If high-tech gadgets are on your holiday shopping list, it’s worth taking a moment to think about the specific risks they can pose. Under the wrong circumstances, even a harmless gift can introduce unexpected vulnerabilities. In this blog series, VERT will take a look at some of the best-selling holiday gifts on the web in view of their possible security implications. Some of the risks discussed in this series may be exaggerated and even comical, while others can highlight realistic issues that you may not have thought of.
Looking at a WIFI microscope kit
In this first part of the series I will be discussing a WiFi microscope kit. There are, without exaggeration, dozens of listings for these devices on Amazon, and most appear to be the same or very similar hardware with different brands and different accessories. Being the science nerds that we are, our team quickly bought one of these devices when we saw it as a bestseller in Amazon’s Christmas gift guide.
The microscope itself is compact with a wheel to adjust the lens and a few buttons for power, digital zoom and to activate image capture. To view and save images, it is necessary to connect a computer or smartphone. From the quick start guide, Android and iOS devices can get a viewer app called “Max See” in their respective stores, macOS users can connect via USB and launch Photo Booth, but Windows users are prompted to download a program to access to get to the camera via USB or IP.
Review the security implications
The question of whether additional software must be installed to operate a device is an important question from a security point of view. Installing software on a system generally increases the attack surface and, from a purely security point of view, should be avoided where possible.
In this statistic, the fact that macOS can access the camera without additional software is preferable. However, for a Windows user, there is a risk even before the software is installed, as the instructions do not specify to use an HTTPS connection when downloading the camera software, making it possible for an attacker on the network to use it. downloaded program with malware. Assuming an authentic program is being downloaded, the risk of using this program to access the microscope via USB should be minimal.
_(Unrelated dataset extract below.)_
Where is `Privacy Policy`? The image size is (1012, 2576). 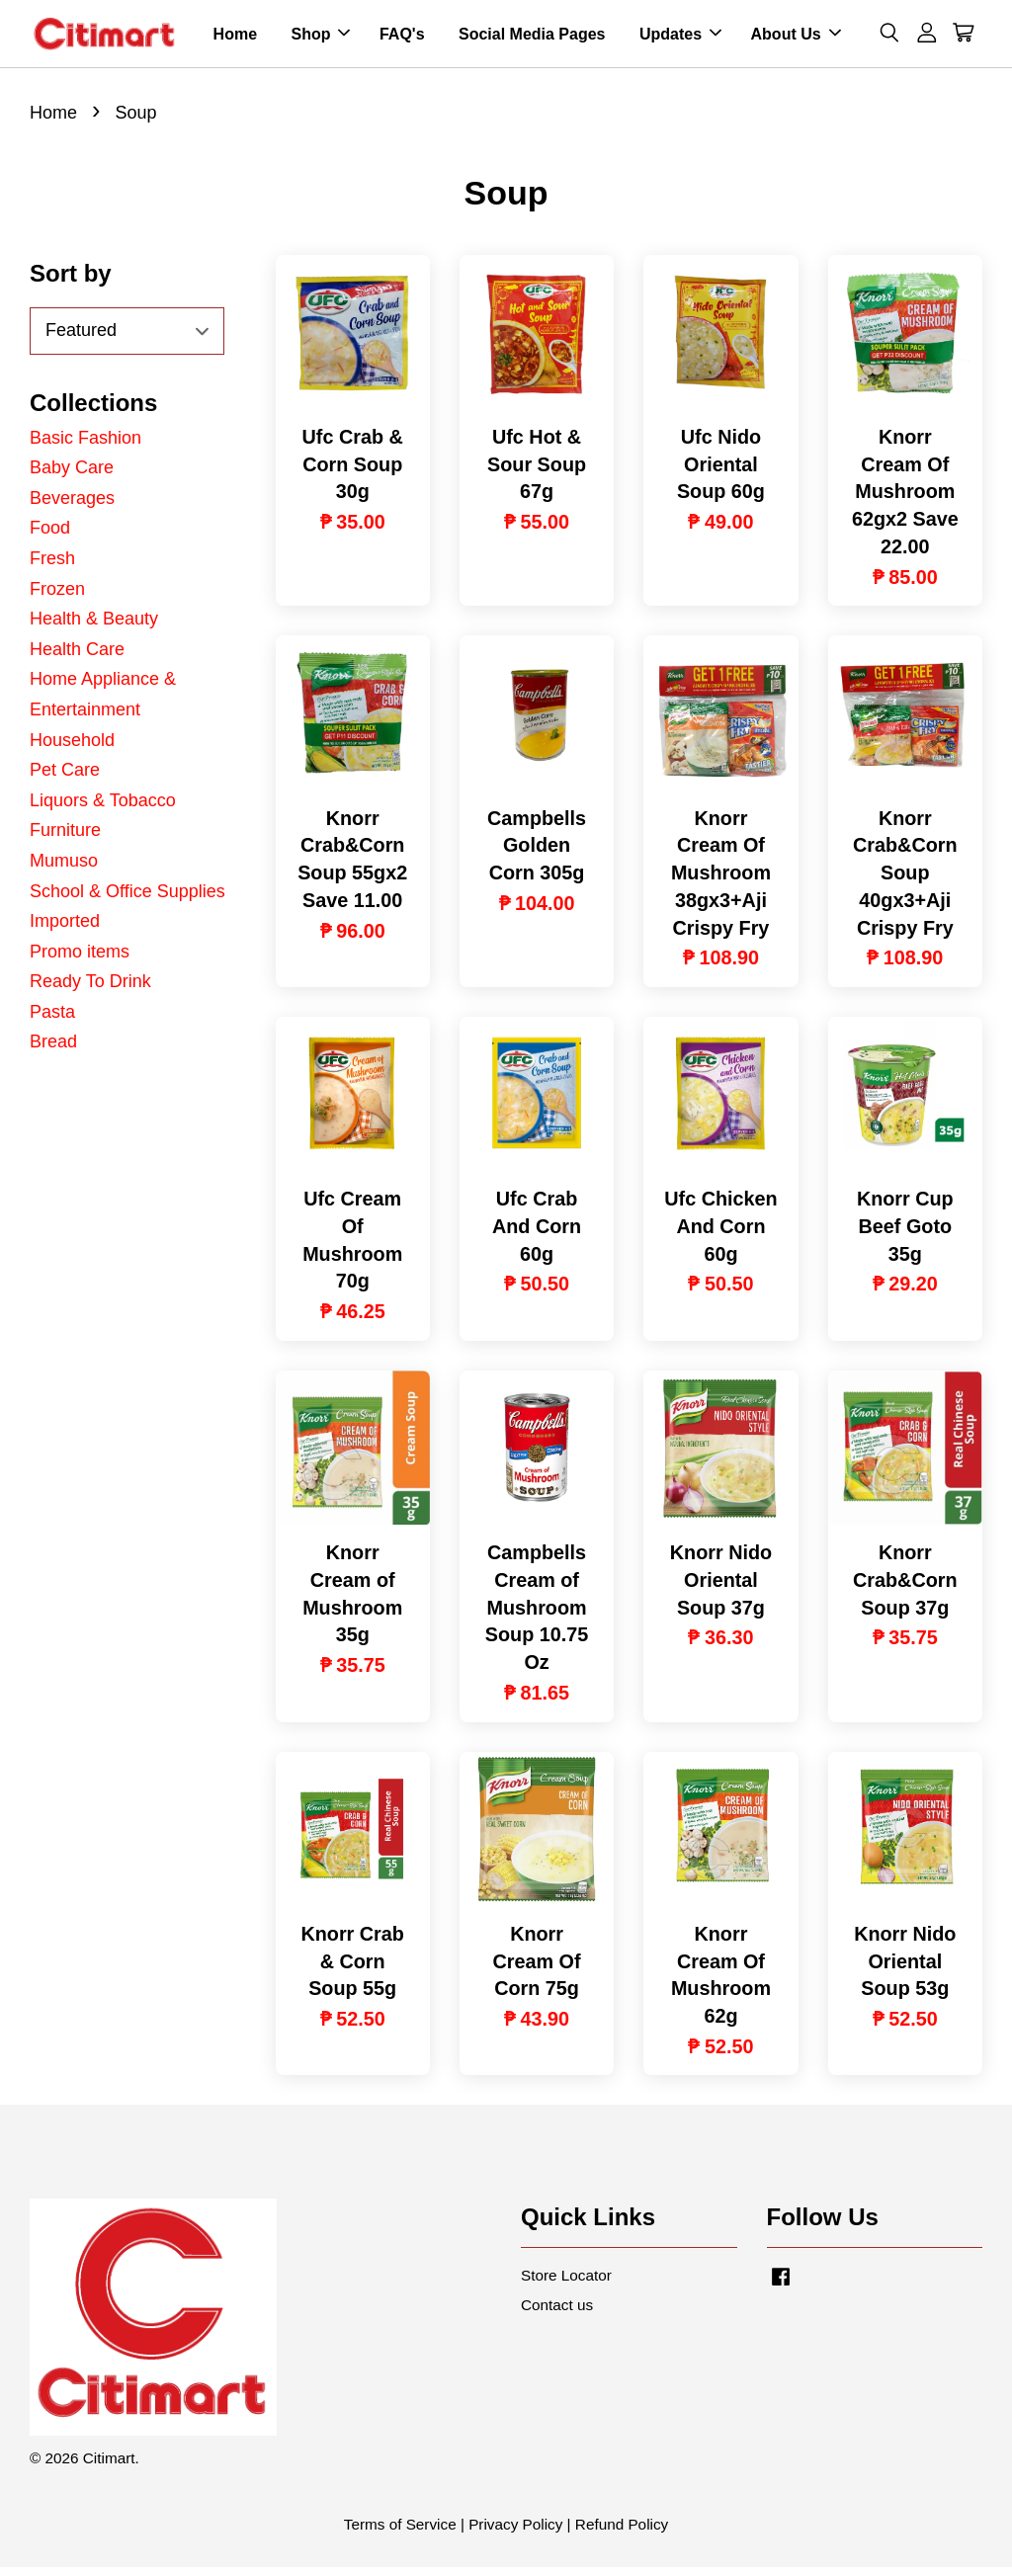 Privacy Policy is located at coordinates (515, 2533).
In the Android and iOS use case, the attack surface is slightly different due to the WiFi connection. The microscope acts as a wireless access point without a password and allows the mobile device to connect to the supplier’s app. This could mean that the phone or tablet remains in an insecure configuration where it can automatically and unexpectedly connect to an attacker’s access point in the future. This also means that an attacker nearby could inject malicious messages or completely fake the microscope. An attacker who is nearby when the microscope is in use is unlikely to be able to authenticate the victim with the legitimate microscope and then produce a new entry point that mimics the camera, but sends malicious responses.
Multimedia and network protocol decoders have traditionally been a common source of memory corruption, but these risks can be largely minimized by using well-tested platform libraries. In this case, extracting the contents of the Android application will reveal a 7MB .so file which is responsible for handling device communication. A cursory static analysis of this binary reveals that it contains functionality for parsing RTP responses and MJPEG data. I haven’t spent time analyzing this file and finding concrete examples of vulnerability, but I have no doubt there is anything out there.
In the worst case scenario, an attacker could develop an exploit with one of these microscopes to run code on a nearby phone or tablet. By executing arbitrary code in the context of this Android application, the attacker can gain access to the victim’s photos and any other messages stored locally on the device.
Building gadgets with security in mind
The chances of someone caring enough to develop an exploit for this platform are slim, and the likelihood of yourself becoming the target of such an exploit is even less. My point with this post is not to argue that the sky is falling or to argue against buying fun gadgets, but to provide an example of how to evaluate some of the less obvious risks of a particular technology . This is an important perspective to maintain as we build and improve the systems we use every day.
As a developer or vulnerability researcher, an important consideration of this example is how the decision to create a custom parsing implementation instead of using system parsers can introduce vulnerabilities and create an inordinate amount of overhead to maintain.